A Retirement Case You Should Not Ignore

The Employee Retirement Income Security Act (ERISA) regulates private employer retirement plans and does not apply to state and local government retirement plans. Tibble v. Edison International is an ERISA case. Before you dismiss it, note that it is an ERISA fiduciary duty case.

A lower court determining the precise nature of the fiduciary duty state and local governments owe employees under a state law similar to ERISA regulating public retirement plans may look to the Supreme Court’s opinion in this case. The Court held unanimously that employers have a continuing duty to monitor retirement investments and remove imprudent ones.  

Beneficiaries of Edison’s 401(k) plan sued Edison for violating its fiduciary duty by selecting mutual funds with higher fees than “materially identical” funds. Edison argued that the claims were untimely as to three mutual funds added outside of the six-year statute of limitations. The Ninth Circuit agreed with Edison reasoning that no change in circumstances triggered an obligation to review and change the investments within the six-year statute of limitations.

The Court concluded that the Ninth Circuit failed to recognize “that under trust law a fiduciary is required to conduct a regular review of its investment with the nature and timing of the review contingent on the circumstances.” So in this case as long as the breach of the continuing duty to monitor investments occurred within six years of the lawsuit it was timely.
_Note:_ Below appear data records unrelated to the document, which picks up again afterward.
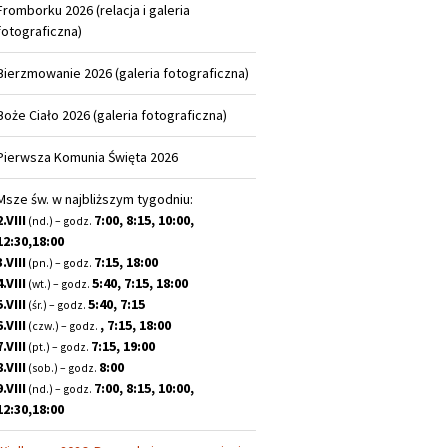
Fromborku 2026 (relacja i galeria
fotograficzna)
Bierzmowanie 2026 (galeria fotograficzna)
Boże Ciało 2026 (galeria fotograficzna)
Pierwsza Komunia Święta 2026
Msze św. w najbliższym tygodniu:
2.VIII
7:00, 8:15, 10:00,
(nd.) – godz.
12:30,18:00
3.VIII
7:15, 18:00
(pn.) – godz.
4.VIII
5:40, 7:15, 18:00
(wt.) – godz.
5.VIII
5:40, 7:15
(śr.) – godz.
6.VIII
, 7:15, 18:00
(czw.) – godz.
7.VIII
7:15, 19:00
(pt.) – godz.
8.VIII
8:00
(sob.) – godz.
9.VIII
7:00, 8:15, 10:00,
(nd.) – godz.
12:30,18:00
The Court applied trust law because courts frequently look to it to determine the contours of an ERISA fiduciary duty.

All parties ultimately agreed that trust law requires a continuing monitoring of investments but disagreed about the scope of the responsibility. The Court left this to the lower court to resolve.
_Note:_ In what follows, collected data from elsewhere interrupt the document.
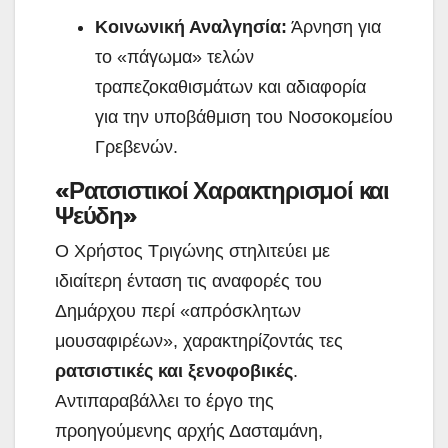
Κοινωνική Αναλγησία:
Άρνηση για
το «πάγωμα» τελών
τραπεζοκαθισμάτων και αδιαφορία
για την υποβάθμιση του Νοσοκομείου
Γρεβενών.
«Ρατσιστικοί Χαρακτηρισμοί και
Ψεύδη»
Ο Χρήστος Τριγώνης στηλιτεύει με
ιδιαίτερη ένταση τις αναφορές του
Δημάρχου περί «απρόσκλητων
μουσαφιρέων», χαρακτηρίζοντάς τες
ρατσιστικές και ξενοφοβικές
.
Αντιπαραβάλλει το έργο της
προηγούμενης αρχής Δασταμάνη,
Experts talking to the Los Angeles Times about the impact of this ruling disagree about whether it is really significant. But the bottom line on this case is simple:  in the ERISA context, employers are responsible on an ongoing basis to make sure that investments are prudent and that fees are reasonable as part of their fiduciary duty. State and local governments are wise to follow suit given their own fiduciary duty under state law.